Omit the pictures and copy the entries exactly.
Information given below:
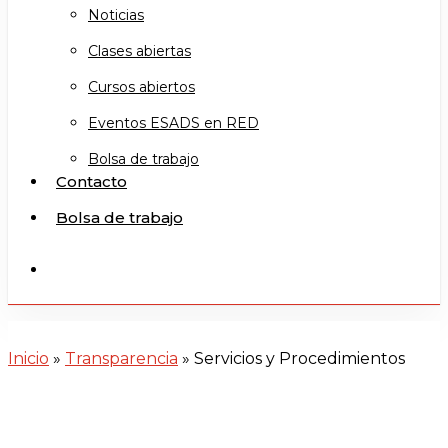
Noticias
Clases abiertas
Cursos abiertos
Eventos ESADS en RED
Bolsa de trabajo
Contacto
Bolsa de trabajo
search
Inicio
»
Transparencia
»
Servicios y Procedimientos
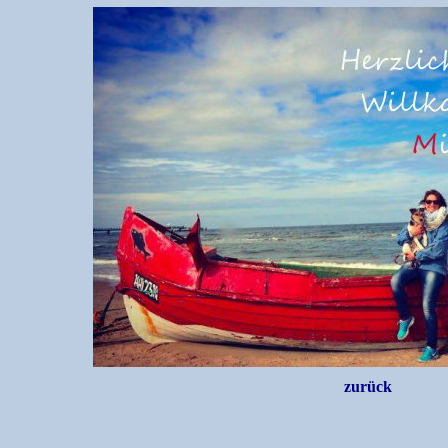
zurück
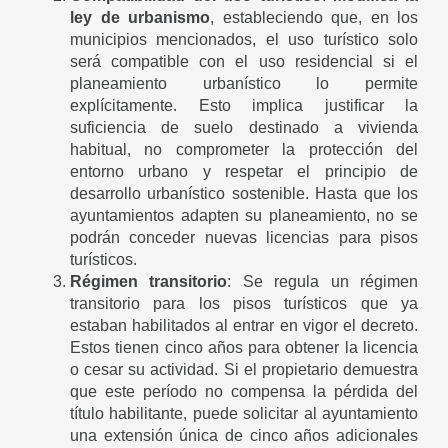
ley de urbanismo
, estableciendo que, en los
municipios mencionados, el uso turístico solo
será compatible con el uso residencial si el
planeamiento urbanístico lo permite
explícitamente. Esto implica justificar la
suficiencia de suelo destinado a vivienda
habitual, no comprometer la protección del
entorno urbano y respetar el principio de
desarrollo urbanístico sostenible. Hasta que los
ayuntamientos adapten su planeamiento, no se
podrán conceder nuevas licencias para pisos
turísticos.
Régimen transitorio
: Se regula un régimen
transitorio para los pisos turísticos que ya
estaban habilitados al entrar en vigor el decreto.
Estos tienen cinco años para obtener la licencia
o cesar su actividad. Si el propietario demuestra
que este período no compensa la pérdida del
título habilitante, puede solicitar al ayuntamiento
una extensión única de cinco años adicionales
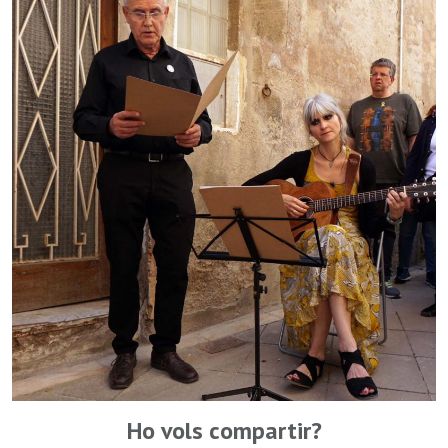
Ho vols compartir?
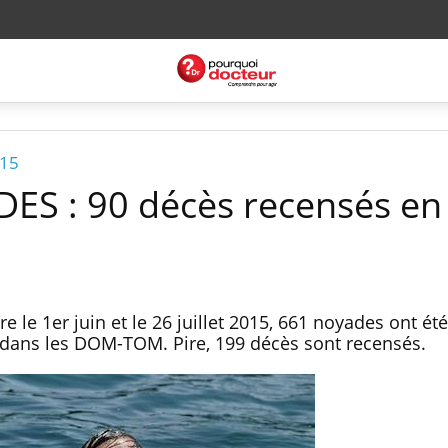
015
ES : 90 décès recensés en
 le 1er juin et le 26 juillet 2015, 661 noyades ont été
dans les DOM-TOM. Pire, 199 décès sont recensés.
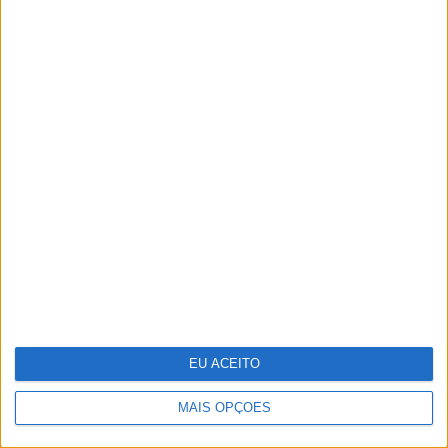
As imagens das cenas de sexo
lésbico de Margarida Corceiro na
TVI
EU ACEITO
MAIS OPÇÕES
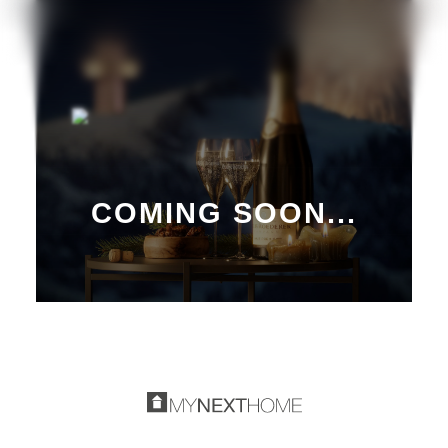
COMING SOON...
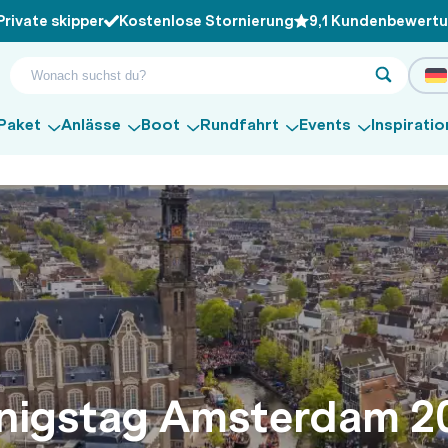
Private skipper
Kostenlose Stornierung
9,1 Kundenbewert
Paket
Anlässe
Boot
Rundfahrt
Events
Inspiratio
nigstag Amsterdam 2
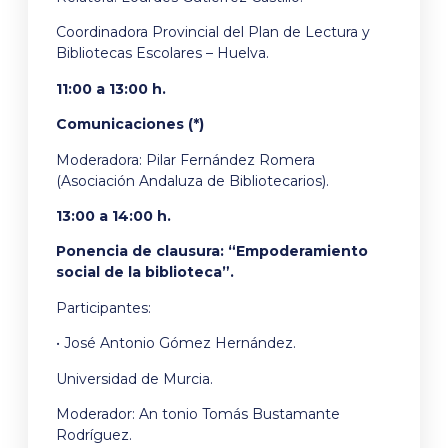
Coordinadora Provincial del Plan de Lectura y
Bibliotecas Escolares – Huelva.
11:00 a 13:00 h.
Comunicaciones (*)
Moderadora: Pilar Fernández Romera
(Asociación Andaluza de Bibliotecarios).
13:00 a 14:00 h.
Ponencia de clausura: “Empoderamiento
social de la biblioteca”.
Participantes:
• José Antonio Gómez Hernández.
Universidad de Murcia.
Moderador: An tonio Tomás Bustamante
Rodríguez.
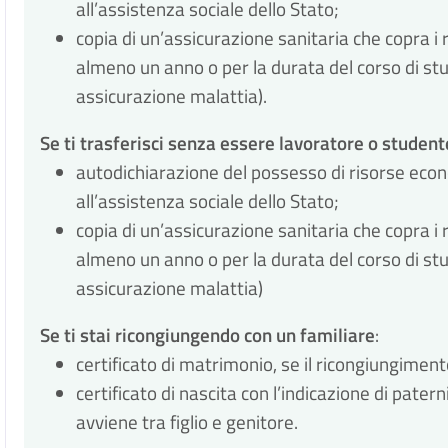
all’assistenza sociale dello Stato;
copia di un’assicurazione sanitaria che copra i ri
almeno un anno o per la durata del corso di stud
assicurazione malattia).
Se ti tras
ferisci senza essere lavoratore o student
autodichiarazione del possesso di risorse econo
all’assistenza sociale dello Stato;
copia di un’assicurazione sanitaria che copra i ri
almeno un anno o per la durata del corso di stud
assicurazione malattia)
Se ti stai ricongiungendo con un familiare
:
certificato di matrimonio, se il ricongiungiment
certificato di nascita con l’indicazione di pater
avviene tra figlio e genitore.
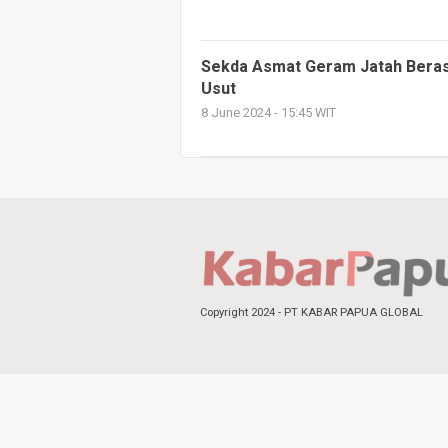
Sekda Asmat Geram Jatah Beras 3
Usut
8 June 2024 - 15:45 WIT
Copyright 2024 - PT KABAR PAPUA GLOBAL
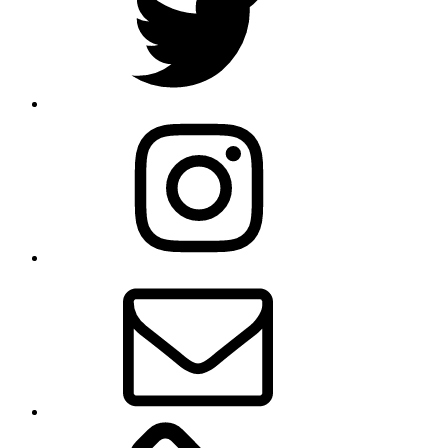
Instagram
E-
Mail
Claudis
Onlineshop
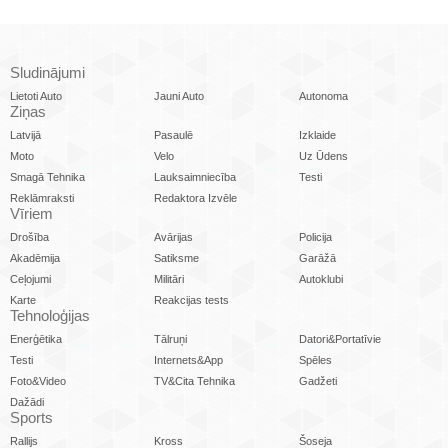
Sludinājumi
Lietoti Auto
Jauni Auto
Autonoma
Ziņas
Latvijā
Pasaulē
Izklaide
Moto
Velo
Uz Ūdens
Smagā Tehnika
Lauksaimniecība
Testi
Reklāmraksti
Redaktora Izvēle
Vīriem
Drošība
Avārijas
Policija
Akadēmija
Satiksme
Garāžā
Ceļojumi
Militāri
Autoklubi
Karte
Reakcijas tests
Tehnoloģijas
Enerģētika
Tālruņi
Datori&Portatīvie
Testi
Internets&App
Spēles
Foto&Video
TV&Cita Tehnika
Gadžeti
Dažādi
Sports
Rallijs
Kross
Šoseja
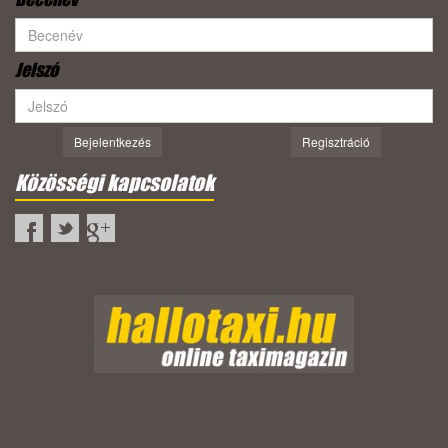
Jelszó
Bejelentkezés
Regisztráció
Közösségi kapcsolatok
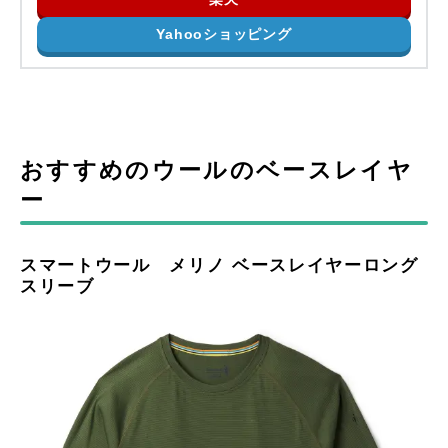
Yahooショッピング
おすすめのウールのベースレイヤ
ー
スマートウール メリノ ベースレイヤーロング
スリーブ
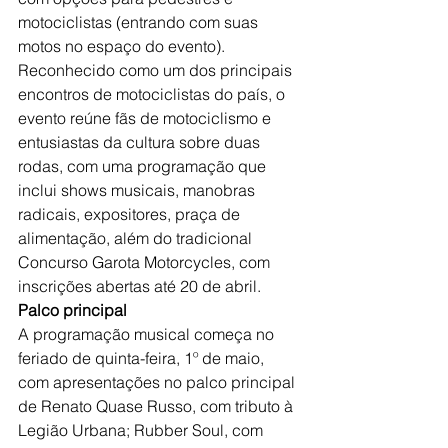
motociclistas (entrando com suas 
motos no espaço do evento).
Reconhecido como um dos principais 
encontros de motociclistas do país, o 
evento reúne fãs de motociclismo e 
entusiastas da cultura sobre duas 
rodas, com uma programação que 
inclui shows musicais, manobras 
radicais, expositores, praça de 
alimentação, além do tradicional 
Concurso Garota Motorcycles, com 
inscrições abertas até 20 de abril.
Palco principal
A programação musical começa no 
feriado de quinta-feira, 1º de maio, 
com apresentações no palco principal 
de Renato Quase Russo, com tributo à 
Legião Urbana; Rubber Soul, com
End of Information given.
Completed exercise:
Noticias
Clases abiertas
Cursos abiertos
Eventos ESADS en RED
Bolsa de trabajo
Contacto
Bolsa de trabajo
search
Inicio
»
Transparencia
»
Servicios y Procedimientos
zurück
ley de urbanismo
, estableciendo que, en los
municipios mencionados, el uso turístico solo
será compatible con el uso residencial si el
planeamiento urbanístico lo permite
explícitamente. Esto implica justificar la
suficiencia de suelo destinado a vivienda
habitual, no comprometer la protección del
entorno urbano y respetar el principio de
desarrollo urbanístico sostenible. Hasta que los
ayuntamientos adapten su planeamiento, no se
podrán conceder nuevas licencias para pisos
turísticos.
Régimen transitorio
: Se regula un régimen
transitorio para los pisos turísticos que ya
estaban habilitados al entrar en vigor el decreto.
Estos tienen cinco años para obtener la licencia
o cesar su actividad. Si el propietario demuestra
que este período no compensa la pérdida del
título habilitante, puede solicitar al ayuntamiento
una extensión única de cinco años adicionales
Ho vols compartir?
015
ES : 90 décès recensés en
 le 1er juin et le 26 juillet 2015, 661 noyades ont été
dans les DOM-TOM. Pire, 199 décès sont recensés.
As imagens das cenas de sexo
lésbico de Margarida Corceiro na
TVI
EU ACEITO
MAIS OPÇÕES
COMING SOON...
Private skipper
Kostenlose Stornierung
9,1 Kundenbewert
Paket
Anlässe
Boot
Rundfahrt
Events
Inspiratio
nigstag Amsterdam 2
Coordinadora Provincial del Plan de Lectura y
Bibliotecas Escolares – Huelva.
11:00 a 13:00 h.
Comunicaciones (*)
Moderadora: Pilar Fernández Romera
(Asociación Andaluza de Bibliotecarios).
13:00 a 14:00 h.
Ponencia de clausura: “Empoderamiento
social de la biblioteca”.
Participantes:
• José Antonio Gómez Hernández.
Universidad de Murcia.
Moderador: An tonio Tomás Bustamante
Rodríguez.
all’assistenza sociale dello Stato;
copia di un’assicurazione sanitaria che copra i ri
almeno un anno o per la durata del corso di stud
assicurazione malattia).
Se ti tras
ferisci senza essere lavoratore o student
autodichiarazione del possesso di risorse econo
all’assistenza sociale dello Stato;
copia di un’assicurazione sanitaria che copra i ri
almeno un anno o per la durata del corso di stud
assicurazione malattia)
Se ti stai ricongiungendo con un familiare
:
certificato di matrimonio, se il ricongiungiment
certificato di nascita con l’indicazione di pater
avviene tra figlio e genitore.
Sekda Asmat Geram Jatah Beras 3
Usut
8 June 2024 - 15:45 WIT
Copyright 2024 - PT KABAR PAPUA GLOBAL
Instagram
E-
Mail
Claudis
Onlineshop
Sludinājumi
Lietoti Auto
Jauni Auto
Autonoma
Ziņas
Latvijā
Pasaulē
Izklaide
Moto
Velo
Uz Ūdens
Smagā Tehnika
Lauksaimniecība
Testi
Reklāmraksti
Redaktora Izvēle
Vīriem
Drošība
Avārijas
Policija
Akadēmija
Satiksme
Garāžā
Ceļojumi
Militāri
Autoklubi
Karte
Reakcijas tests
Tehnoloģijas
Enerģētika
Tālruņi
Datori&Portatīvie
Testi
Internets&App
Spēles
Foto&Video
TV&Cita Tehnika
Gadžeti
Dažādi
Sports
Rallijs
Kross
Šoseja
Jelszó
Bejelentkezés
Regisztráció
Közösségi kapcsolatok
Yahooショッピング
おすすめのウールのベースレイヤ
ー
スマートウール メリノ ベースレイヤーロング
スリーブ
motociclistas (entrando com suas 
motos no espaço do evento).
Reconhecido como um dos principais 
encontros de motociclistas do país, o 
evento reúne fãs de motociclismo e 
entusiastas da cultura sobre duas 
rodas, com uma programação que 
inclui shows musicais, manobras 
radicais, expositores, praça de 
alimentação, além do tradicional 
Concurso Garota Motorcycles, com 
inscrições abertas até 20 de abril.
Palco principal
A programação musical começa no 
feriado de quinta-feira, 1º de maio, 
com apresentações no palco principal 
de Renato Quase Russo, com tributo à 
Legião Urbana; Rubber Soul, com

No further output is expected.